Directions – Write out exactly what each line says, starting with the first line below and ending on the one with "Durée : 137 sec".

Data records –

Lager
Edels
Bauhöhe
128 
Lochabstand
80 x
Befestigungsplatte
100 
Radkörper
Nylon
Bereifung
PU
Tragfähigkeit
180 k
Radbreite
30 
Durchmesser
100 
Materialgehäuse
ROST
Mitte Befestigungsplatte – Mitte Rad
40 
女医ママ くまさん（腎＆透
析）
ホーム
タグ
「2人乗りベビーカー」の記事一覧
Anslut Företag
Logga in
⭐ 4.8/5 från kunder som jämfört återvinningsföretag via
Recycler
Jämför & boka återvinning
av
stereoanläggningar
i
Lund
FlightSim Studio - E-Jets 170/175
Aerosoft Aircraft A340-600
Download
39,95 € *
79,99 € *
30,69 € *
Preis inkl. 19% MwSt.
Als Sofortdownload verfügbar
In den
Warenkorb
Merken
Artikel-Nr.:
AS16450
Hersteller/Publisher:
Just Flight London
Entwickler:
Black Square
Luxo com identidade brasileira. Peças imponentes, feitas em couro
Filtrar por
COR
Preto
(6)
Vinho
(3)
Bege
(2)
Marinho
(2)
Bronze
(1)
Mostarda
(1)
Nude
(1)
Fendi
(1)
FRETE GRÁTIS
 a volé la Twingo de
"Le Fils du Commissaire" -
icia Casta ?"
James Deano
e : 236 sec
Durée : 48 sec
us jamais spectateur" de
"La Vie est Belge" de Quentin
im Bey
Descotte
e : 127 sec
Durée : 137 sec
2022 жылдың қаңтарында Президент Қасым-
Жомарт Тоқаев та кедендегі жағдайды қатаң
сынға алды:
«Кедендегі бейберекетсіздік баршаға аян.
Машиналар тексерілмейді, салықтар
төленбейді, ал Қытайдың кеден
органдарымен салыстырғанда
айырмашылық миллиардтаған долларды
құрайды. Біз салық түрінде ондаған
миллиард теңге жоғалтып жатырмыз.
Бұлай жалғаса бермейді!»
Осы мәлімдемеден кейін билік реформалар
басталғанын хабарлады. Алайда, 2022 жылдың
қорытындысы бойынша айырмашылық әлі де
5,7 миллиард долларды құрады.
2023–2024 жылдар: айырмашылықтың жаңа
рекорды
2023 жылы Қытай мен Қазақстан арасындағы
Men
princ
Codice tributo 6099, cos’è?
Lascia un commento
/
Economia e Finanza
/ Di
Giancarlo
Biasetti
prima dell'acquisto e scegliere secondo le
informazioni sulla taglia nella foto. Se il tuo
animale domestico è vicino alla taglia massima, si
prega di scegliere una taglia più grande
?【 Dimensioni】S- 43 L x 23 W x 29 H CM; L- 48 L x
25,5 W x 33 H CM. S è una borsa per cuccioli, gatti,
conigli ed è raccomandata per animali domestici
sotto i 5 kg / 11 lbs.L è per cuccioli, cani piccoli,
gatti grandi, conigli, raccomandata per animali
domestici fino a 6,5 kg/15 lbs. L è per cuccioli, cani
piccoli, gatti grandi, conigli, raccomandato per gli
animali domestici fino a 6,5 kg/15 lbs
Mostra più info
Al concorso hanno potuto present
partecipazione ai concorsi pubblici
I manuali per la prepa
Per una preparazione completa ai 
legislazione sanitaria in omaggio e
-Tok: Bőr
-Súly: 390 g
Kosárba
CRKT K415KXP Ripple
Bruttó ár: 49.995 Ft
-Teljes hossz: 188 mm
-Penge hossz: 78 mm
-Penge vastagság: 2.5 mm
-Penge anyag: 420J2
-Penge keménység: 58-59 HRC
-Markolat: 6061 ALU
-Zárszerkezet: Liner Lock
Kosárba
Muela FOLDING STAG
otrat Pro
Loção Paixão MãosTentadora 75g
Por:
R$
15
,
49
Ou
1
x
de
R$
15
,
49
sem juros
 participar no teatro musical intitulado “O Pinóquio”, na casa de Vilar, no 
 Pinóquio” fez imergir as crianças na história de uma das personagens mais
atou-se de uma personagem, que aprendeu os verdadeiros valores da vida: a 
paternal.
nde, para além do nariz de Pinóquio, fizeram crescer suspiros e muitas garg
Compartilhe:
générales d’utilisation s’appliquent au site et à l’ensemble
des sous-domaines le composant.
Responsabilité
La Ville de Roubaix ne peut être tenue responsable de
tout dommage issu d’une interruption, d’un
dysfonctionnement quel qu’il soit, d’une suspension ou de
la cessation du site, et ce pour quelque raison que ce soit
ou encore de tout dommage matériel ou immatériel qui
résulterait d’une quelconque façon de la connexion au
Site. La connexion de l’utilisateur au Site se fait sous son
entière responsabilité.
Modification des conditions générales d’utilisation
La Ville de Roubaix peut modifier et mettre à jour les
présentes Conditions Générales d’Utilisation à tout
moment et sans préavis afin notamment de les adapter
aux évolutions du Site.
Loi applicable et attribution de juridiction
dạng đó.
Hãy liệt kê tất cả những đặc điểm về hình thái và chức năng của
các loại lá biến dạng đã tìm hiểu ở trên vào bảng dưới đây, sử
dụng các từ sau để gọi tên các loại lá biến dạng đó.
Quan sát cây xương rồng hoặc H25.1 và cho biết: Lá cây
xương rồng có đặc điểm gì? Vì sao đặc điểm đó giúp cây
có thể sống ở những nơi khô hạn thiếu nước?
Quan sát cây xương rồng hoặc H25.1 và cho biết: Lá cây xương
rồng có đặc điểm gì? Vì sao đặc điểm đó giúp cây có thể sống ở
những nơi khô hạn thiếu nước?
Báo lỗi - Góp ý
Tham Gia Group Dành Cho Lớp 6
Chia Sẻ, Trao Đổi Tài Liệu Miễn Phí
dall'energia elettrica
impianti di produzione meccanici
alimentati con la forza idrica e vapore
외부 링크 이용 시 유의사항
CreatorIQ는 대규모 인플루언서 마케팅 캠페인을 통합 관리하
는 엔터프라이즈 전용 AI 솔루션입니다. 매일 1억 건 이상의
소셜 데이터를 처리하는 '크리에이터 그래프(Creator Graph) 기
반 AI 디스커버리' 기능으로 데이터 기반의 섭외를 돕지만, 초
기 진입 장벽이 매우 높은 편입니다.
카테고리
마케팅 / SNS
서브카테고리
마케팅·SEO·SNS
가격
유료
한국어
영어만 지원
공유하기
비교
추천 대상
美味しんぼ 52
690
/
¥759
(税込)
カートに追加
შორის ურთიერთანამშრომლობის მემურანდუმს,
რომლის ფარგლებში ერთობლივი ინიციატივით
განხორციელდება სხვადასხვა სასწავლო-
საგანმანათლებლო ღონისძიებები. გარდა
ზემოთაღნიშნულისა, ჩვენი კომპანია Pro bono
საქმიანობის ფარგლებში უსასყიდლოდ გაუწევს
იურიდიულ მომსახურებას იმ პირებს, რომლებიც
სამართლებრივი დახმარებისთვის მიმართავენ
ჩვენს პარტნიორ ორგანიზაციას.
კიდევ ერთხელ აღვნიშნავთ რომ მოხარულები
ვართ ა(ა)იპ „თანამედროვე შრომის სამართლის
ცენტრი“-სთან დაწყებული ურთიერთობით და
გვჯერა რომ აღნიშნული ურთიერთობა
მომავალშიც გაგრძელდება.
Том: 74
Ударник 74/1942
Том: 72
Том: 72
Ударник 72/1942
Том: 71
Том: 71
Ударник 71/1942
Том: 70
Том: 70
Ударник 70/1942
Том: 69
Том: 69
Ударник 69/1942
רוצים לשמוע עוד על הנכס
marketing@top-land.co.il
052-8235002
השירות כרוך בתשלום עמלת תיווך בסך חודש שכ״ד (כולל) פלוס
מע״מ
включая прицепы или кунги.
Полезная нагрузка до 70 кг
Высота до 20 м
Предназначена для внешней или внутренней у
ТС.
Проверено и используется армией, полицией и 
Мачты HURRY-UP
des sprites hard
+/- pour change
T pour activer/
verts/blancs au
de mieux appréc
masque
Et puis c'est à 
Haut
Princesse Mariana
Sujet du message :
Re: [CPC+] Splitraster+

Your solution –
Lager
Edels
Bauhöhe
128 
Lochabstand
80 x
Befestigungsplatte
100 
Radkörper
Nylon
Bereifung
PU
Tragfähigkeit
180 k
Radbreite
30 
Durchmesser
100 
Materialgehäuse
ROST
Mitte Befestigungsplatte – Mitte Rad
40 
女医ママ くまさん（腎＆透
析）
ホーム
タグ
「2人乗りベビーカー」の記事一覧
Anslut Företag
Logga in
⭐ 4.8/5 från kunder som jämfört återvinningsföretag via
Recycler
Jämför & boka återvinning
av
stereoanläggningar
i
Lund
FlightSim Studio - E-Jets 170/175
Aerosoft Aircraft A340-600
Download
39,95 € *
79,99 € *
30,69 € *
Preis inkl. 19% MwSt.
Als Sofortdownload verfügbar
In den
Warenkorb
Merken
Artikel-Nr.:
AS16450
Hersteller/Publisher:
Just Flight London
Entwickler:
Black Square
Luxo com identidade brasileira. Peças imponentes, feitas em couro
Filtrar por
COR
Preto
(6)
Vinho
(3)
Bege
(2)
Marinho
(2)
Bronze
(1)
Mostarda
(1)
Nude
(1)
Fendi
(1)
FRETE GRÁTIS
 a volé la Twingo de
"Le Fils du Commissaire" -
icia Casta ?"
James Deano
e : 236 sec
Durée : 48 sec
us jamais spectateur" de
"La Vie est Belge" de Quentin
im Bey
Descotte
e : 127 sec
Durée : 137 sec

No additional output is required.